** Opening Supplied material block **

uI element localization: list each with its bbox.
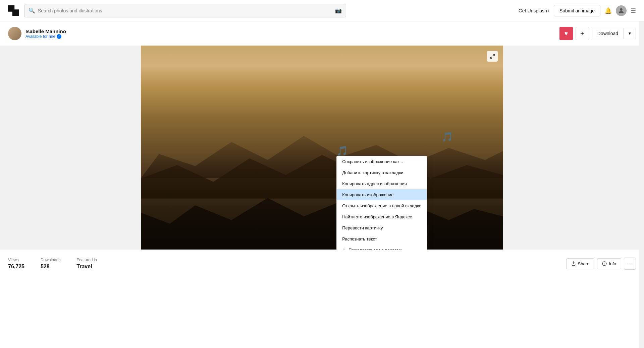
photo-background: 🎵 🎵 — [141, 46, 503, 250]
context-menu: Сохранить изображение как... Добавить ка… — [336, 156, 427, 250]
context-menu-item-find-yandex[interactable]: Найти это изображение в Яндексе — [337, 211, 427, 222]
unsplash-logo[interactable] — [8, 5, 19, 16]
featured-label: Featured in — [76, 258, 97, 262]
context-menu-item-open-tab[interactable]: Открыть изображение в новой вкладке — [337, 200, 427, 211]
downloads-value: 528 — [41, 264, 60, 270]
context-menu-item-copy-image[interactable]: Копировать изображение — [337, 189, 427, 200]
photographer-info: Isabelle Mannino Available for hire ✓ — [8, 27, 66, 40]
featured-stat: Featured in Travel — [76, 258, 97, 270]
stats-footer: Views 76,725 Downloads 528 Featured in T… — [0, 250, 644, 275]
expand-button[interactable] — [487, 51, 498, 62]
photographer-details: Isabelle Mannino Available for hire ✓ — [25, 28, 66, 39]
svg-point-0 — [620, 8, 622, 10]
context-menu-item-translate[interactable]: Перевести картинку — [337, 222, 427, 233]
get-unsplash-link[interactable]: Get Unsplash+ — [519, 8, 550, 13]
info-button[interactable]: Info — [597, 258, 621, 269]
photo-header: Isabelle Mannino Available for hire ✓ ♥ … — [0, 21, 644, 46]
views-stat: Views 76,725 — [8, 258, 24, 270]
search-input[interactable] — [38, 8, 332, 13]
share-button[interactable]: Share — [566, 258, 595, 269]
downloads-label: Downloads — [41, 258, 60, 262]
more-button[interactable]: ⋯ — [624, 258, 636, 270]
balloon-1-icon: 🎵 — [336, 145, 348, 156]
photo-actions: ♥ + Download ▼ — [559, 27, 636, 40]
page-content: Isabelle Mannino Available for hire ✓ ♥ … — [0, 0, 644, 275]
verified-icon: ✓ — [57, 34, 61, 39]
views-label: Views — [8, 258, 24, 262]
context-menu-item-save-image[interactable]: Сохранить изображение как... — [337, 156, 427, 167]
photo-wrapper: 🎵 🎵 Сохранить изображение как... Добавит… — [141, 46, 503, 250]
camera-icon[interactable]: 📷 — [335, 7, 342, 14]
views-value: 76,725 — [8, 264, 24, 270]
photographer-name: Isabelle Mannino — [25, 28, 66, 34]
downloads-stat: Downloads 528 — [41, 258, 60, 270]
context-menu-item-bookmark[interactable]: Добавить картинку в закладки — [337, 167, 427, 178]
search-bar: 🔍 📷 — [24, 4, 346, 17]
search-icon: 🔍 — [29, 7, 35, 14]
context-menu-item-recognize-text[interactable]: Распознать текст — [337, 233, 427, 245]
featured-value: Travel — [76, 264, 97, 270]
photographer-avatar[interactable] — [8, 27, 21, 40]
photo-container: 🎵 🎵 Сохранить изображение как... Добавит… — [0, 46, 644, 250]
context-menu-item-report-ad[interactable]: ⚠ Пожаловаться на рекламу — [337, 245, 427, 250]
balloon-2-icon: 🎵 — [441, 131, 453, 142]
notifications-icon[interactable]: 🔔 — [604, 7, 612, 14]
download-button-group: Download ▼ — [592, 28, 636, 39]
download-caret-button[interactable]: ▼ — [624, 28, 636, 39]
submit-image-button[interactable]: Submit an image — [554, 5, 600, 16]
navbar: 🔍 📷 Get Unsplash+ Submit an image 🔔 ☰ — [0, 0, 644, 21]
scrollbar[interactable] — [639, 0, 644, 348]
hamburger-menu-icon[interactable]: ☰ — [631, 7, 636, 14]
download-button[interactable]: Download — [592, 28, 624, 39]
context-menu-item-copy-address[interactable]: Копировать адрес изображения — [337, 178, 427, 189]
like-button[interactable]: ♥ — [559, 27, 573, 40]
navbar-right: Get Unsplash+ Submit an image 🔔 ☰ — [519, 5, 636, 16]
footer-actions: Share Info ⋯ — [566, 258, 636, 270]
collect-button[interactable]: + — [576, 27, 589, 40]
avatar[interactable] — [616, 5, 627, 16]
available-hire-label[interactable]: Available for hire ✓ — [25, 34, 66, 39]
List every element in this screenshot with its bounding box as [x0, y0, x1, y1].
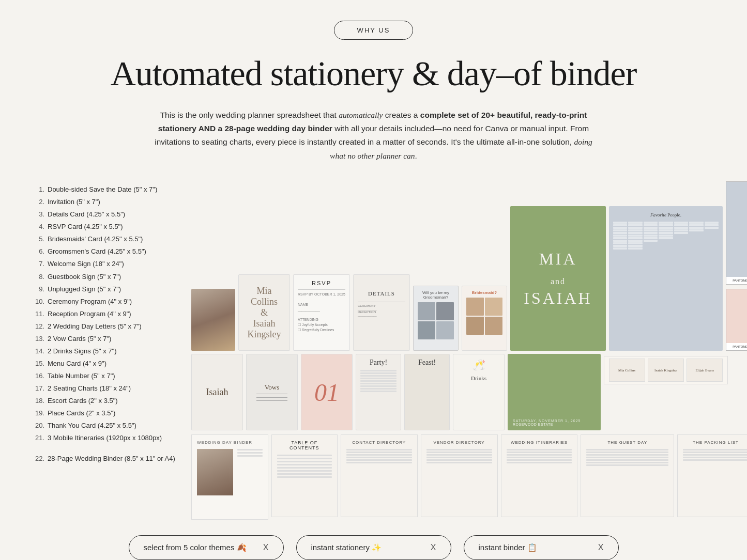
item-text: Unplugged Sign (5" x 7") — [48, 283, 121, 295]
list-item: 5.Bridesmaids' Card (4.25" x 5.5") — [31, 233, 176, 245]
feast-card: Feast! — [404, 354, 450, 430]
item-number: 4. — [31, 221, 44, 233]
item-text: Details Card (4.25" x 5.5") — [48, 208, 125, 221]
color-themes-label: select from 5 color themes 🍂 — [144, 543, 247, 552]
binder-toc-card: TABLE OF CONTENTS — [271, 434, 338, 517]
drinks-lines — [458, 384, 500, 386]
place-card-isaiah-name: Isaiah Kingsley — [654, 368, 677, 372]
instant-stationery-close[interactable]: X — [431, 543, 436, 552]
details-title: DETAILS — [358, 290, 405, 297]
item-number: 2. — [31, 196, 44, 208]
main-headline: Automated stationery & day–of binder — [31, 54, 716, 93]
item-number: 10. — [31, 295, 44, 308]
contact-lines — [346, 449, 412, 463]
guestday-title: THE GUEST DAY — [586, 440, 668, 445]
item-text: Ceremony Program (4" x 9") — [48, 295, 132, 308]
place-card-elijah-name: Elijah Evans — [696, 368, 714, 372]
list-item: 2.Invitation (5" x 7") — [31, 196, 176, 208]
list-item: 9.Unplugged Sign (5" x 7") — [31, 283, 176, 295]
list-item: 18.Escort Cards (2" x 3.5") — [31, 395, 176, 407]
list-item: 12.2 Wedding Day Letters (5" x 7") — [31, 320, 176, 333]
pantone-label-1: PANTONE — [726, 277, 747, 284]
binder-main-card: WEDDING DAY BINDER — [191, 434, 268, 520]
stationery-mid-row: Isaiah Vows 01 Party! — [191, 354, 747, 430]
vendor-title: VENDOR DIRECTORY — [426, 440, 492, 445]
contact-title: CONTACT DIRECTORY — [346, 440, 412, 445]
party-lines — [360, 370, 397, 392]
binder-title: WEDDING DAY BINDER — [197, 440, 263, 445]
content-area: 1.Double-sided Save the Date (5" x 7")2.… — [31, 181, 716, 520]
seating-chart-big: MIAandISAIAH — [510, 206, 606, 351]
item-text: Thank You Card (4.25" x 5.5") — [48, 419, 136, 432]
save-the-date-card — [191, 289, 235, 351]
seating-grid — [613, 222, 719, 250]
list-item: 16.Table Number (5" x 7") — [31, 370, 176, 382]
binder-itinerary-card: WEDDING ITINERARIES — [501, 434, 578, 517]
bridesmaid-card: Bridesmaid? — [462, 286, 507, 351]
item-text: Bridesmaids' Card (4.25" x 5.5") — [48, 233, 143, 245]
place-card-mia-name: Mia Collins — [618, 368, 635, 372]
isaiah-card: Isaiah — [191, 354, 243, 430]
item-number: 18. — [31, 395, 44, 407]
program-num: 01 — [314, 378, 339, 407]
item-number: 22. — [31, 453, 44, 465]
item-number: 5. — [31, 233, 44, 245]
instant-stationery-pill[interactable]: instant stationery ✨ X — [296, 535, 451, 560]
list-item: 20.Thank You Card (4.25" x 5.5") — [31, 419, 176, 432]
item-number: 8. — [31, 271, 44, 283]
pantone-swatch-1: PANTONE — [726, 181, 747, 285]
item-text: Invitation (5" x 7") — [48, 196, 100, 208]
drinks-title: Drinks — [471, 375, 486, 381]
stationery-top-row: Mia Collins&Isaiah Kingsley RSVP RSVP BY… — [191, 181, 747, 351]
list-item: 15.Menu Card (4" x 9") — [31, 357, 176, 370]
place-cards-row: Mia Collins Isaiah Kingsley Elijah Evans — [604, 356, 728, 384]
item-number: 3. — [31, 208, 44, 221]
itinerary-title: WEDDING ITINERARIES — [507, 440, 572, 445]
list-item: 8.Guestbook Sign (5" x 7") — [31, 271, 176, 283]
item-number: 11. — [31, 308, 44, 320]
preview-area: Mia Collins&Isaiah Kingsley RSVP RSVP BY… — [191, 181, 747, 520]
date-text: SATURDAY, NOVEMBER 1, 2025 — [513, 419, 596, 423]
drinks-icon: 🥂 — [472, 359, 485, 371]
party-title: Party! — [360, 359, 397, 367]
vendor-lines — [426, 449, 492, 463]
toc-lines — [277, 455, 332, 478]
instant-binder-pill[interactable]: instant binder 📋 X — [464, 535, 619, 560]
item-text: Double-sided Save the Date (5" x 7") — [48, 183, 157, 196]
details-card: DETAILS CEREMONY___________RECEPTION____… — [353, 274, 410, 351]
item-number: 1. — [31, 183, 44, 196]
item-number: 13. — [31, 333, 44, 345]
item-text: 2 Wedding Day Letters (5" x 7") — [48, 320, 142, 333]
instant-binder-label: instant binder 📋 — [479, 543, 537, 552]
toc-title: TABLE OF CONTENTS — [277, 440, 332, 450]
list-item: 14.2 Drinks Signs (5" x 7") — [31, 345, 176, 357]
party-card: Party! — [356, 354, 401, 430]
binder-vendor-card: VENDOR DIRECTORY — [421, 434, 498, 517]
list-item: 17.2 Seating Charts (18" x 24") — [31, 382, 176, 395]
item-number: 12. — [31, 320, 44, 333]
rsvp-title: RSVP — [298, 280, 345, 286]
item-number: 20. — [31, 419, 44, 432]
bottom-pills: select from 5 color themes 🍂 X instant s… — [31, 535, 716, 560]
item-text: 28-Page Wedding Binder (8.5" x 11" or A4… — [48, 453, 175, 465]
instant-stationery-label: instant stationery ✨ — [311, 543, 382, 552]
item-text: Groomsmen's Card (4.25" x 5.5") — [48, 245, 146, 258]
binder-row: WEDDING DAY BINDER TABLE OF CONTENTS — [191, 434, 747, 520]
place-card-elijah: Elijah Evans — [687, 359, 723, 382]
place-cards-group: Mia Collins Isaiah Kingsley Elijah Evans — [604, 354, 728, 384]
item-text: Table Number (5" x 7") — [48, 370, 115, 382]
subtitle: This is the only wedding planner spreads… — [151, 108, 596, 163]
list-item: 6.Groomsmen's Card (4.25" x 5.5") — [31, 245, 176, 258]
item-text: 3 Mobile Itineraries (1920px x 1080px) — [48, 432, 162, 444]
instant-binder-close[interactable]: X — [598, 543, 604, 552]
guestday-lines — [586, 449, 668, 466]
seating-chart-names: Favorite People. — [609, 206, 723, 351]
groomsman-label: Will you be my Groomsman? — [418, 290, 454, 300]
item-text: Welcome Sign (18" x 24") — [48, 258, 124, 270]
list-item: 7.Welcome Sign (18" x 24") — [31, 258, 176, 270]
pantone-swatch-2: PANTONE — [726, 289, 747, 351]
color-themes-close[interactable]: X — [263, 543, 269, 552]
color-themes-pill[interactable]: select from 5 color themes 🍂 X — [129, 535, 284, 560]
invitation-card: Mia Collins&Isaiah Kingsley — [238, 274, 290, 351]
item-text: 2 Seating Charts (18" x 24") — [48, 382, 131, 395]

** Closing Supplied material block **

■ **What is expected**
For this exercise, copy every line of the data that holds "hire".

■ **Answer box**
photographer-info: Isabelle Mannino Available for hire ✓ — [8, 27, 66, 40]
photographer-details: Isabelle Mannino Available for hire ✓ — [25, 28, 66, 39]
photo-header: Isabelle Mannino Available for hire ✓ ♥ … — [0, 21, 644, 46]
page-content: Isabelle Mannino Available for hire ✓ ♥ … — [0, 0, 644, 275]
available-hire-label[interactable]: Available for hire ✓ — [25, 34, 66, 39]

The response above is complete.